Arcandor-Insolvenz: Quelle soll nicht an Heuschrecken-Investor verkauft werden

Der Insolvenzbeauftragte für Arcandors Versandhandelssparte Primondo, Jörg Nerlich, will die zum Verkauf stehende Unternehmensgruppe mit dem Flaggschiff Quelle nicht an einen Heuschrecken-Investor verkaufen.
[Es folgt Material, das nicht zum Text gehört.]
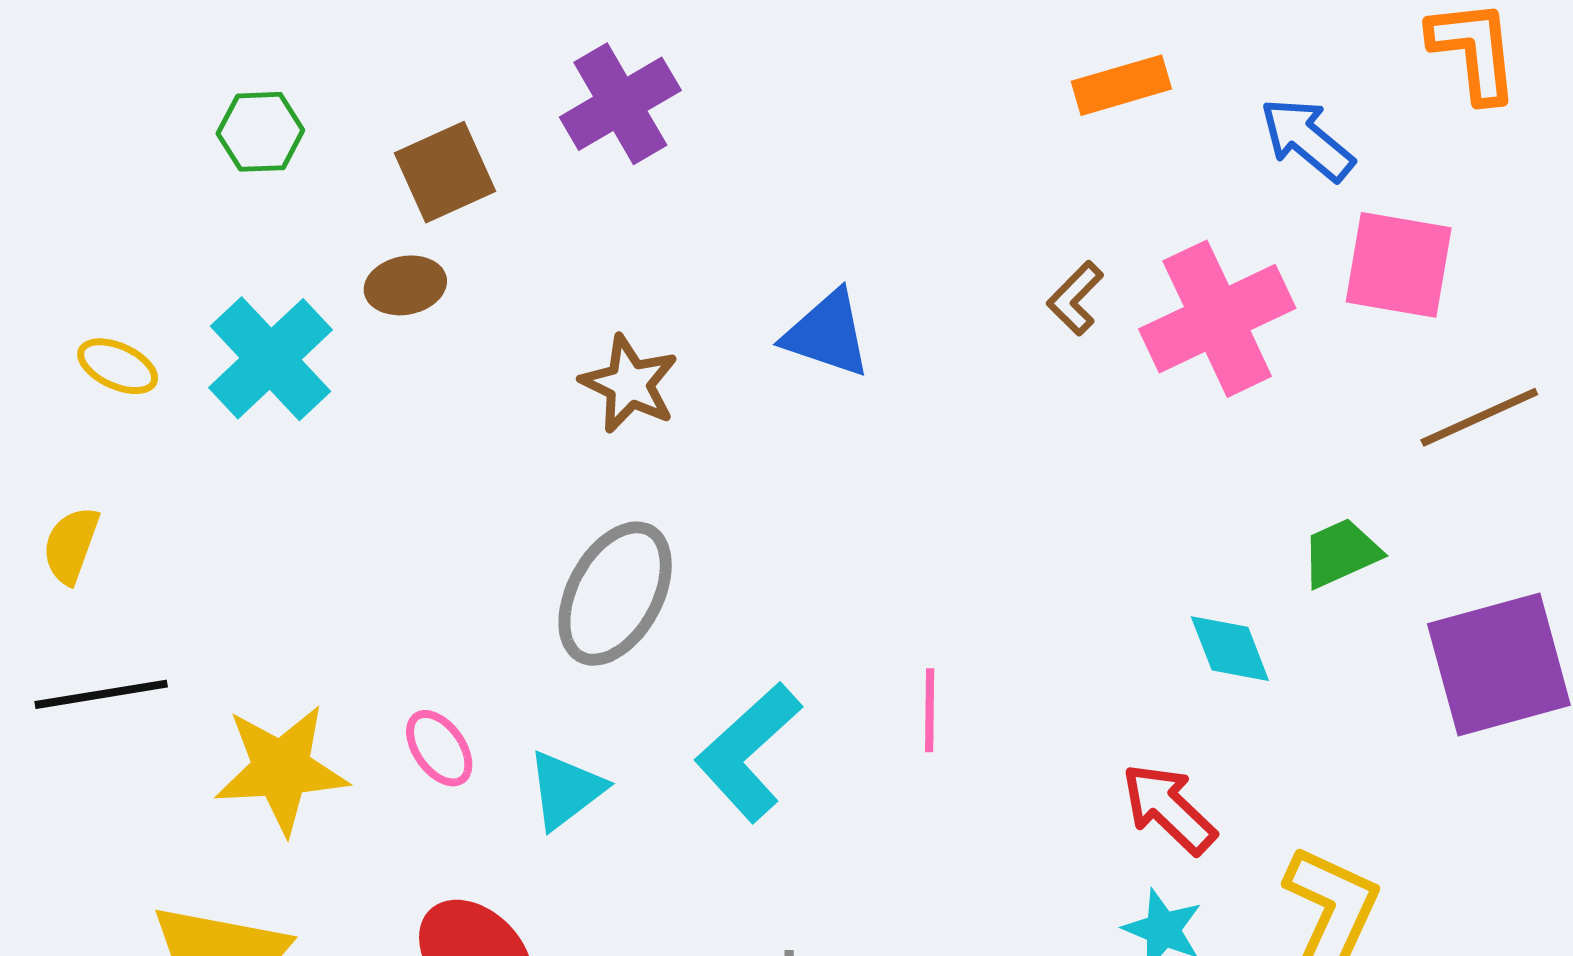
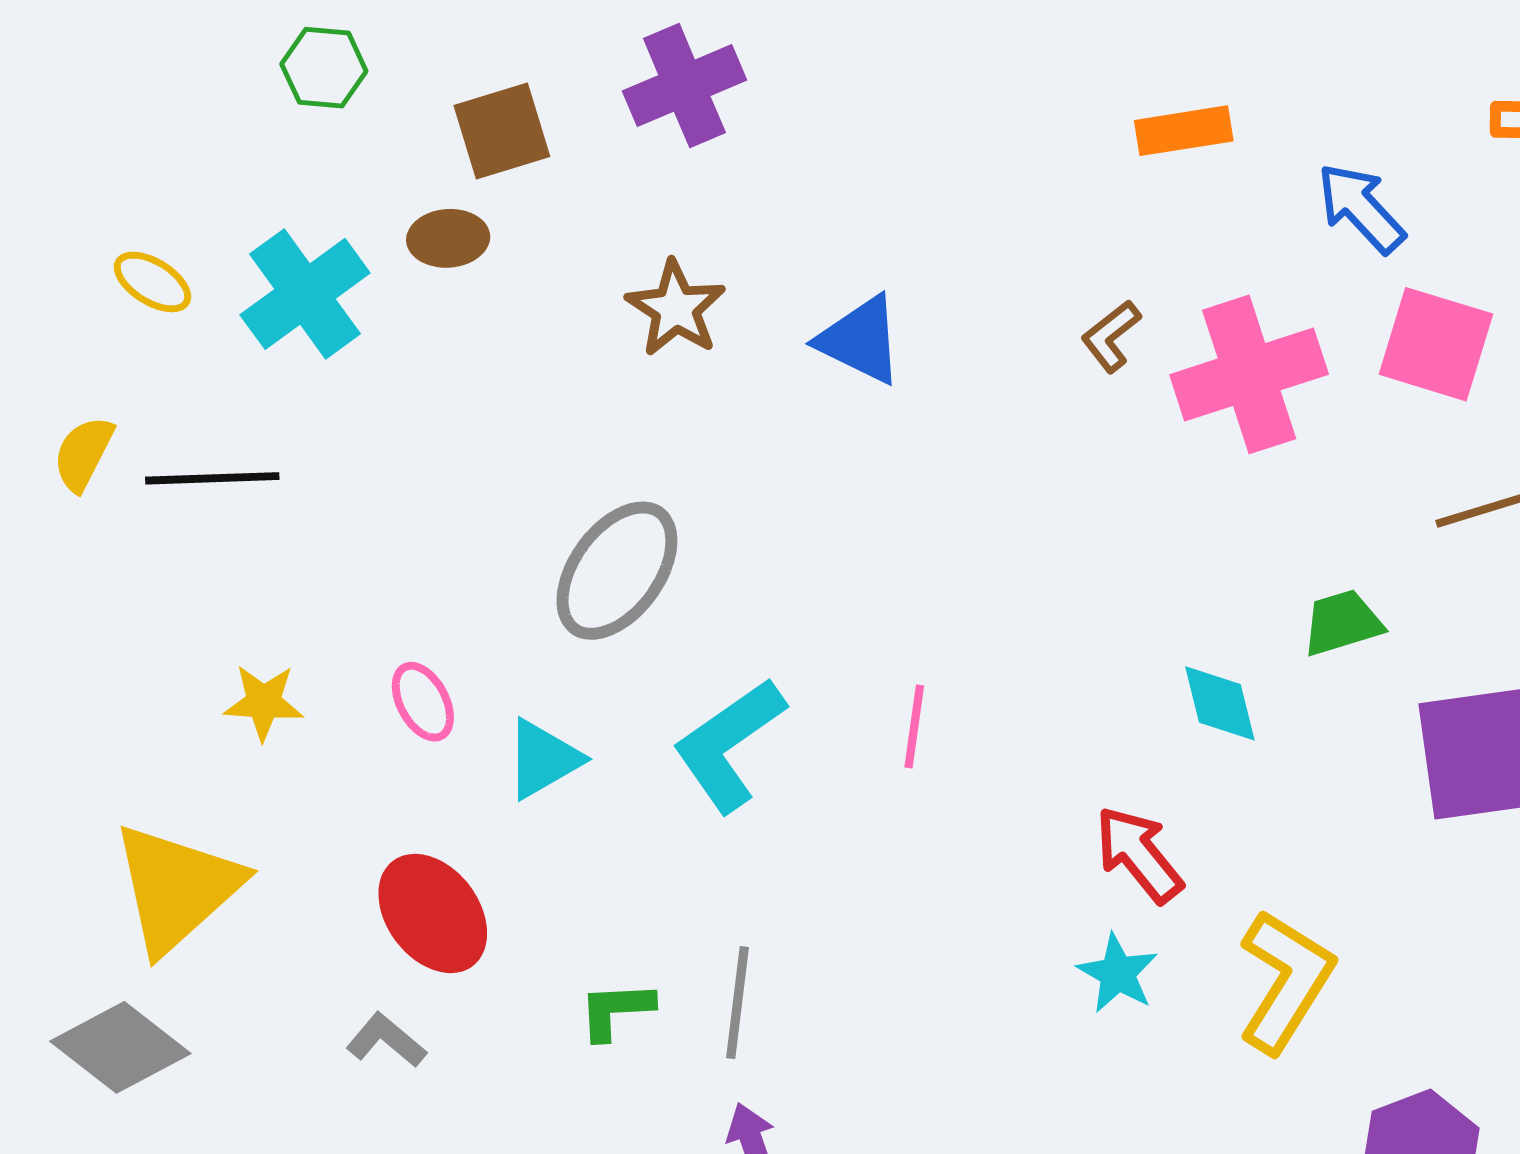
brown star: (629, 384) -> (676, 308), moved
black line: (101, 694) -> (212, 478), moved
yellow star: (281, 769) -> (264, 702), size x0.6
„Wir suchen keine Heuschrecke, die nur auf die schnelle Rendite schaut“, sagte Nerlich der WirtschaftsWoche. „Perfekt wäre sicher ein Investor, der für Primondo einen angemessenen Preis zahlt, damit wir die Gläubiger befriedigen können, der Arbeitsplätze sichert und der Unternehmensgruppe eine langfristige Perspektive bietet“, so Nerlich.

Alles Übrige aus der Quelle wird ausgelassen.